THE PROBLEM
Across the records below, count every line that contains the string "your", then report the count alone.

EXERCISE INPUTS
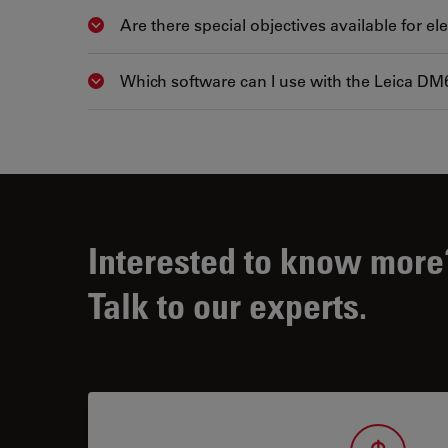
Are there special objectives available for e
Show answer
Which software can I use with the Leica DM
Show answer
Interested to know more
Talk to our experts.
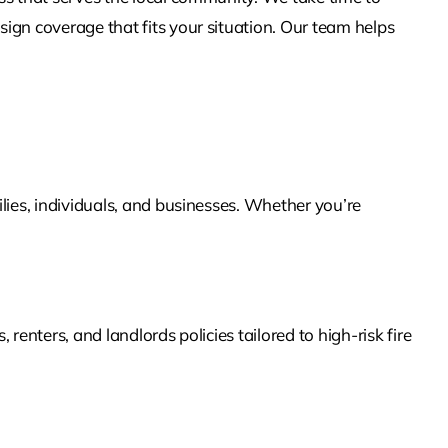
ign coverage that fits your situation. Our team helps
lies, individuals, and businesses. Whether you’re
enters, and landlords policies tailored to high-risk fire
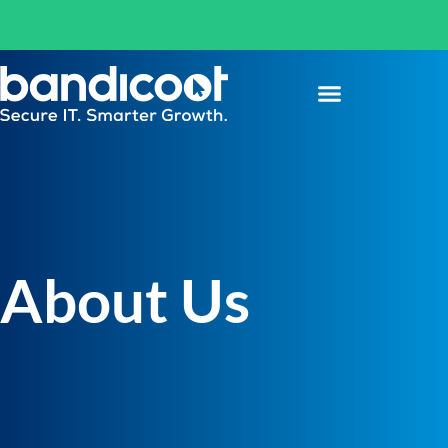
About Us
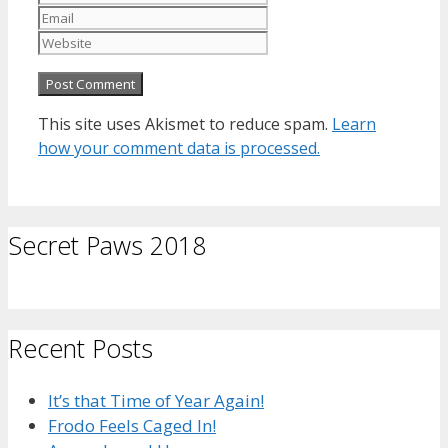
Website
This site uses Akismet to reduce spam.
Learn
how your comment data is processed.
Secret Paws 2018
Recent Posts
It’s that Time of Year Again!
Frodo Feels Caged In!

ANSWER BELOW
2